[Start of Attachment]

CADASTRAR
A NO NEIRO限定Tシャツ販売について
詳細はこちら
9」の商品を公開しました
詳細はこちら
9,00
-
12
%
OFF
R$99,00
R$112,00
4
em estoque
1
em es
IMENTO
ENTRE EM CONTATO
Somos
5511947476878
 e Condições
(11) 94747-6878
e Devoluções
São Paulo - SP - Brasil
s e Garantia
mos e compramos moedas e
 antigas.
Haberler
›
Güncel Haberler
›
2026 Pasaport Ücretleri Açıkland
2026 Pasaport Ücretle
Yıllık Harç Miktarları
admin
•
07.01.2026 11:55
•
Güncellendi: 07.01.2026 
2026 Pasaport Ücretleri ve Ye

[End of Attachment]
[Start of Attachment]

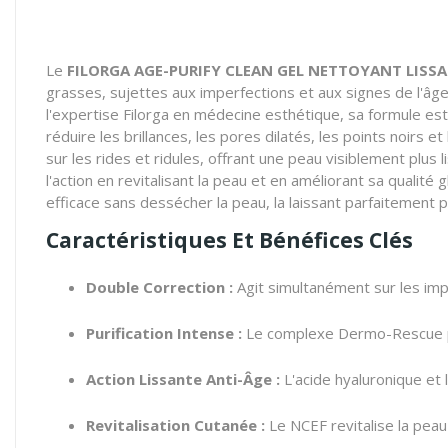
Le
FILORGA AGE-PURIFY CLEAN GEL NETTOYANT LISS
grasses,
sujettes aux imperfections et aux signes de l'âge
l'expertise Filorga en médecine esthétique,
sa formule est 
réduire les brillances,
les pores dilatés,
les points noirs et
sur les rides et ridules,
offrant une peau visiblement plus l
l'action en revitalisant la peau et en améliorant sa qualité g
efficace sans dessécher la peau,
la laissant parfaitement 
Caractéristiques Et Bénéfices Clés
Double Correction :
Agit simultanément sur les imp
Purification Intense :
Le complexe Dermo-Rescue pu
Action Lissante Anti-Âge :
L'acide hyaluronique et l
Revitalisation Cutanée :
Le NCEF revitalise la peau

[End of Attachment]

Give back, exactly as written, the stretch from the line with "e Devoluções" through the line with "2026 Pasaport Ücretleri ve Ye", and no other lines from the records above.

▸ **Expected answer**
e Devoluções
São Paulo - SP - Brasil
s e Garantia
mos e compramos moedas e
 antigas.
Haberler
›
Güncel Haberler
›
2026 Pasaport Ücretleri Açıkland
2026 Pasaport Ücretle
Yıllık Harç Miktarları
admin
•
07.01.2026 11:55
•
Güncellendi: 07.01.2026 
2026 Pasaport Ücretleri ve Ye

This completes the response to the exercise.